+++ The data
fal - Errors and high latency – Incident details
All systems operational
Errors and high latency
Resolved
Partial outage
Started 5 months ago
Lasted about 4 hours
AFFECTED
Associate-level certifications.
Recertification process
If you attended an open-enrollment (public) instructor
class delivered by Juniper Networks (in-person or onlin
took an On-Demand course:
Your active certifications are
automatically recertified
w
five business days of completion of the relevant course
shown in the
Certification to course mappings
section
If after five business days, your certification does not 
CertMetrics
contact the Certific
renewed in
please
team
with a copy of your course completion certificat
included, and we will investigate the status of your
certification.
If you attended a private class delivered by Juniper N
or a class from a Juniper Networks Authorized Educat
++++++
+++ The data
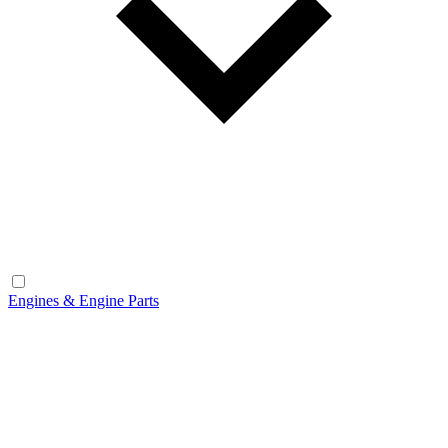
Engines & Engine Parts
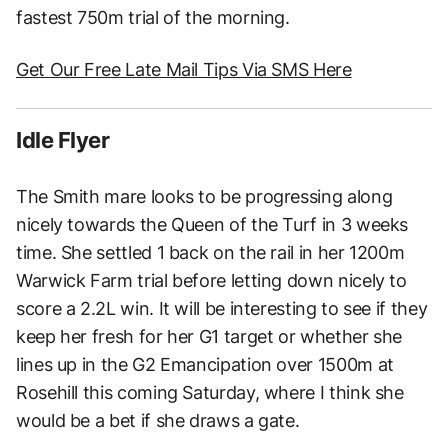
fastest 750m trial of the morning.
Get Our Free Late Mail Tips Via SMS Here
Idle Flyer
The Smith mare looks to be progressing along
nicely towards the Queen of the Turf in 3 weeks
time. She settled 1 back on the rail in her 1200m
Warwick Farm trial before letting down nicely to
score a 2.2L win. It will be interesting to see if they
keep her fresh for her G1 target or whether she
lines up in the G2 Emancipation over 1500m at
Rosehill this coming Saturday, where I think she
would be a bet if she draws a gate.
++++++
Your instructions =>
Word for word, retype the lines in the entries above that run from the one with "Engines & Engine Parts" through the one with "would be a bet if she draws a gate.". Both ends count; pictures do not.

Exercise output =>
Engines & Engine Parts
fastest 750m trial of the morning.
Get Our Free Late Mail Tips Via SMS Here
Idle Flyer
The Smith mare looks to be progressing along
nicely towards the Queen of the Turf in 3 weeks
time. She settled 1 back on the rail in her 1200m
Warwick Farm trial before letting down nicely to
score a 2.2L win. It will be interesting to see if they
keep her fresh for her G1 target or whether she
lines up in the G2 Emancipation over 1500m at
Rosehill this coming Saturday, where I think she
would be a bet if she draws a gate.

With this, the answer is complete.